In 2007, after a label change to Ariola Records, Nuo's third album Nuo was released. It widely failed to match the success of his previous studio albums and produced three singles of which lead single "Watchin' Over You" became the only single to chart. In September 2009, the single "Come On Now" was released on Flash Records.

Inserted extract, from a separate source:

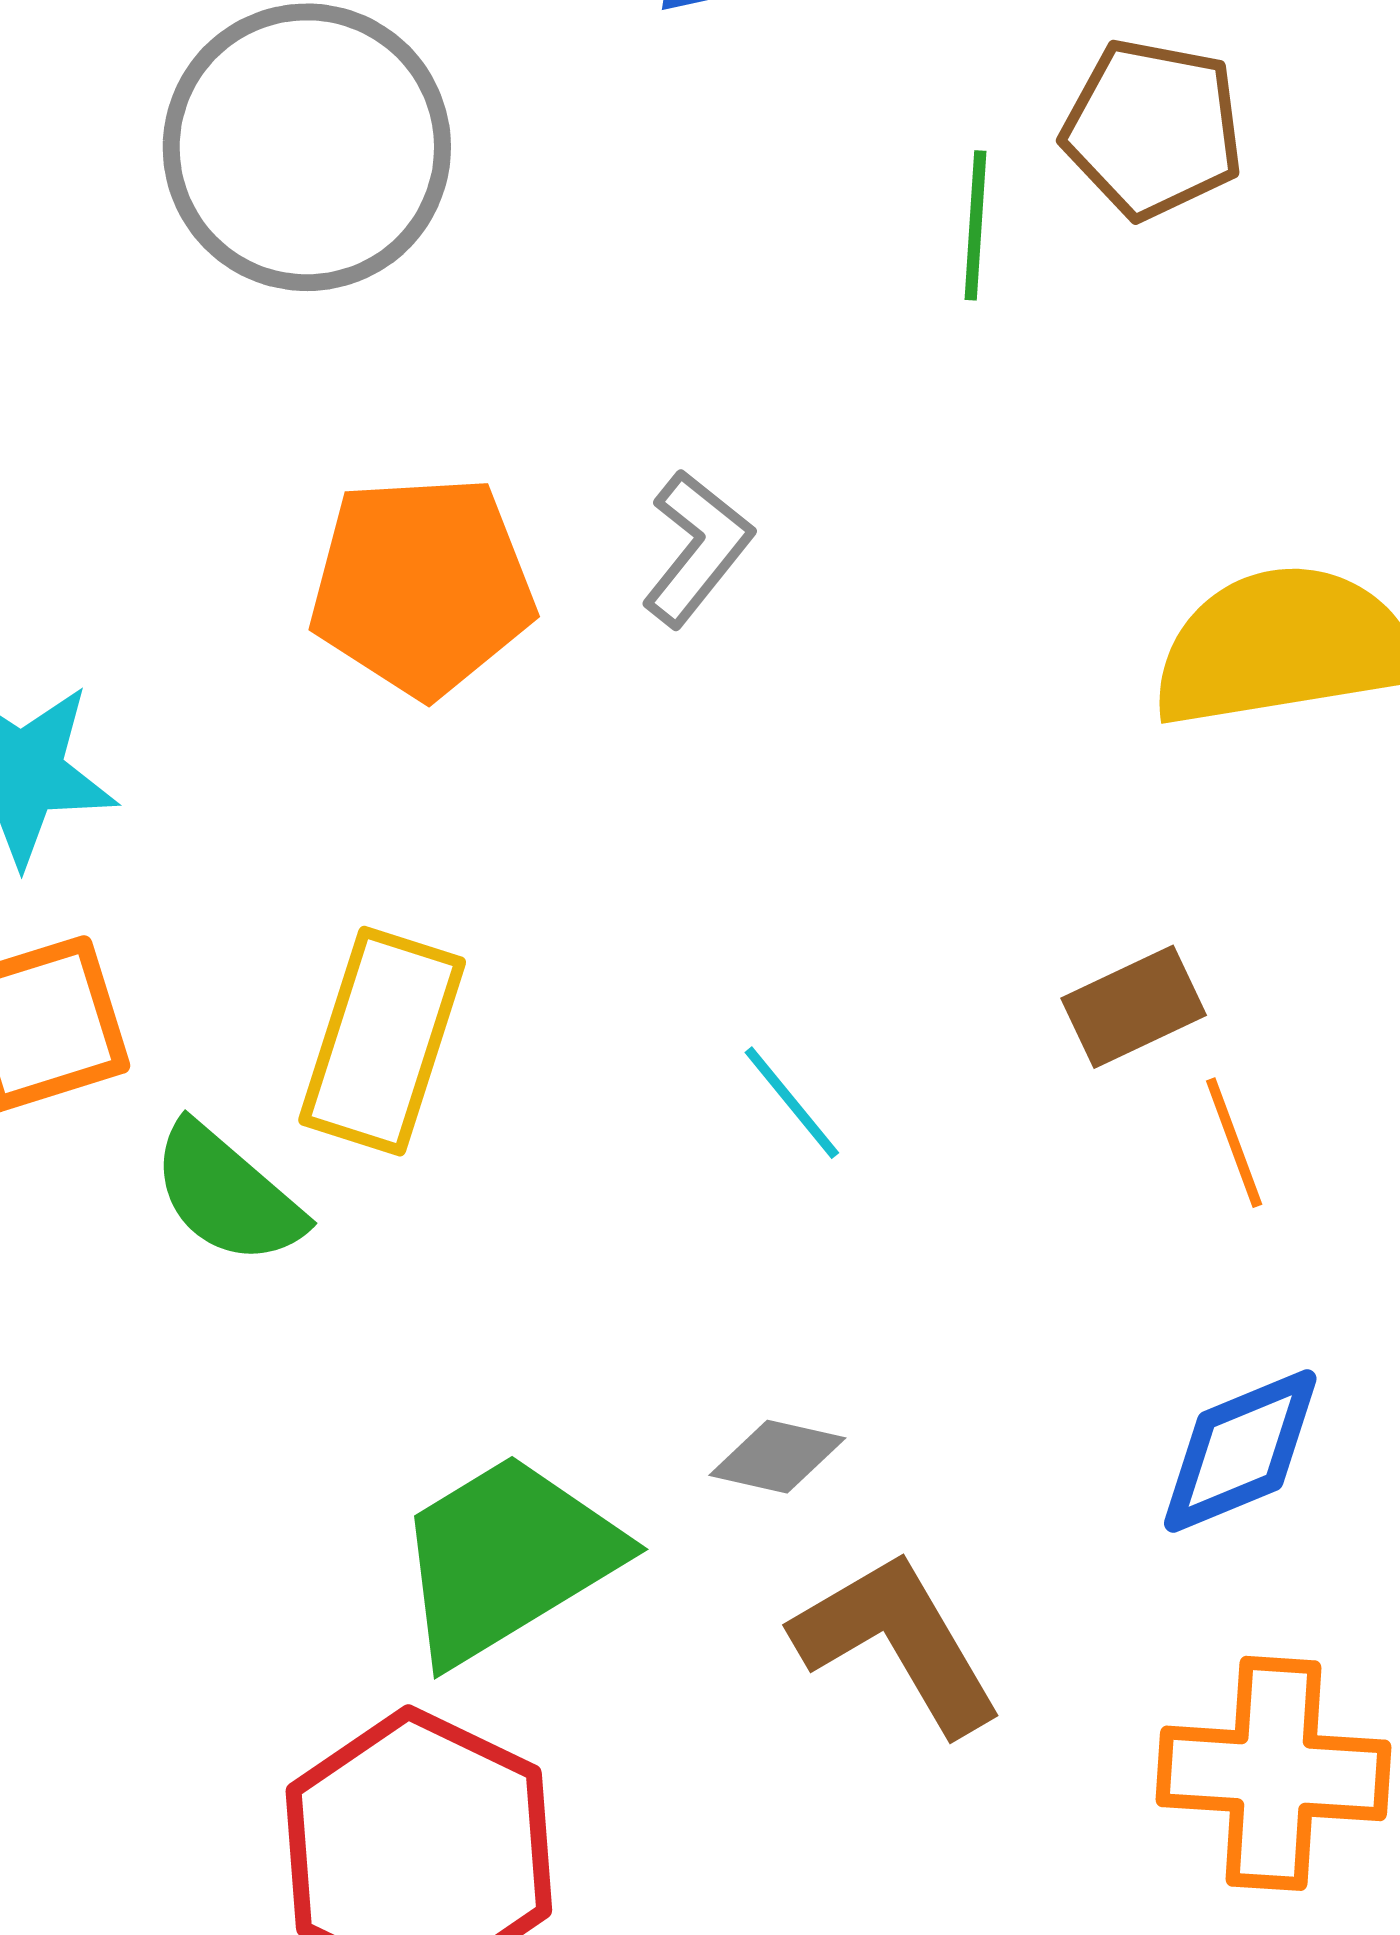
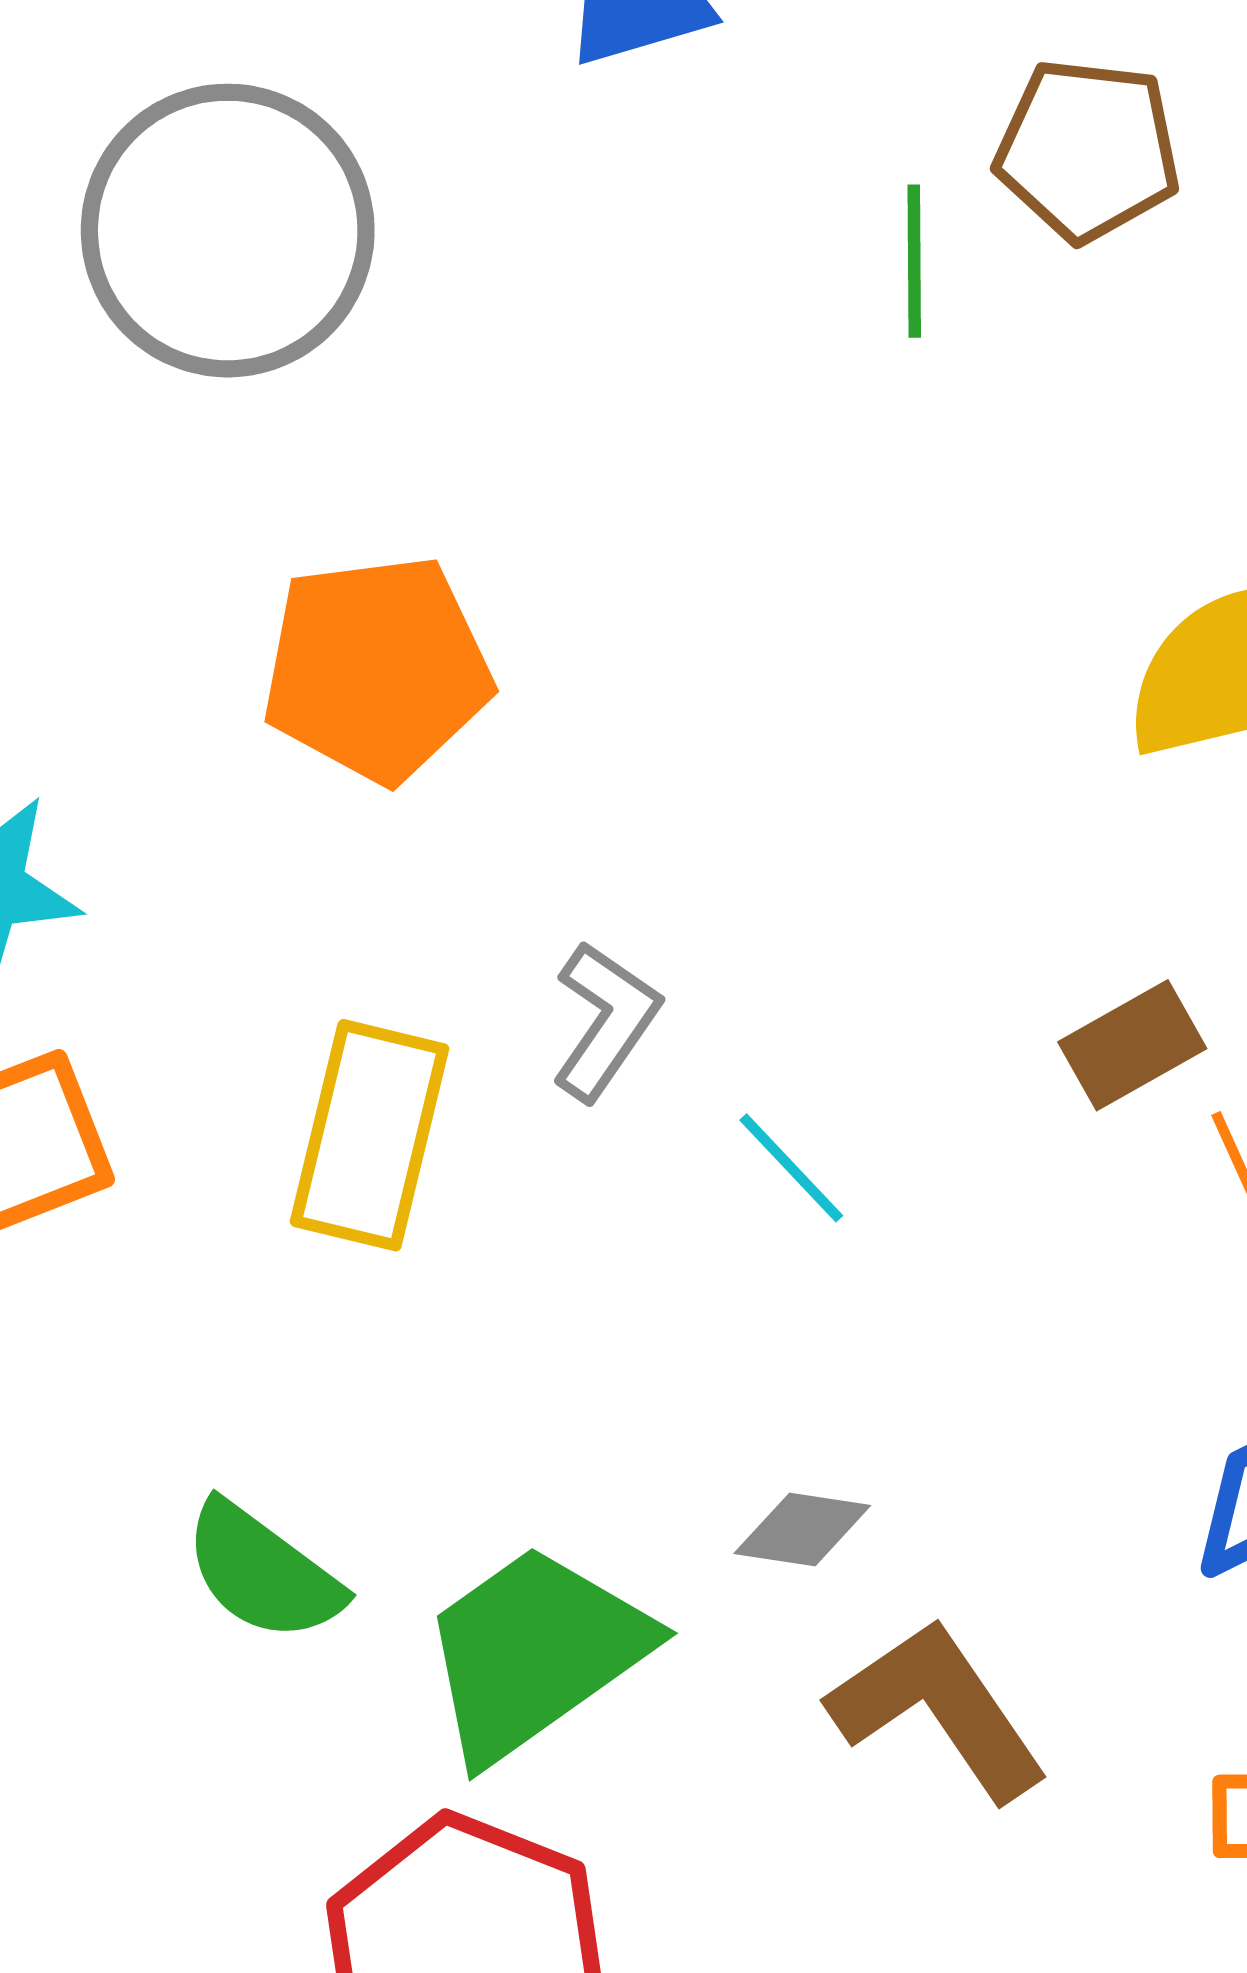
gray L-shape: (697, 548) -> (605, 1021), moved
green semicircle: (227, 1194) -> (263, 1572), moved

In 2011, Nuo became a member of the jury in the German Idol series show Deutschland sucht den Superstar alongside producer Dieter Bohlen and singer Fernanda Brandão. In 2013, he was one out of eleven celebrities who joined the seventh season of Ich bin ein Star – Holt mich hier raus! based on the British reality television show I'm a Celebrity...Get Me Out of Here!. He finished fifth.

==Discography==

=== Studio ===
- Welcome (2003)
- Superglue (2005)
- Nuo (2007)

== Filmography ==

=== Film ===
- 2009: The Fury
- 2012: Das Traumhotel – Brasilien (TV)
- 2012: Crescendo (short movie)
- 2012: Tim Sander goes to Hollywood

=== TV ===
- 2006: Lotta in Love
- 2011: Deutschland sucht den Superstar (season 8, member of the jury)
- 2013: Der VIP-Bus – Promis auf Pauschalreise
- 2013: Ich bin ein Star – Holt mich hier raus!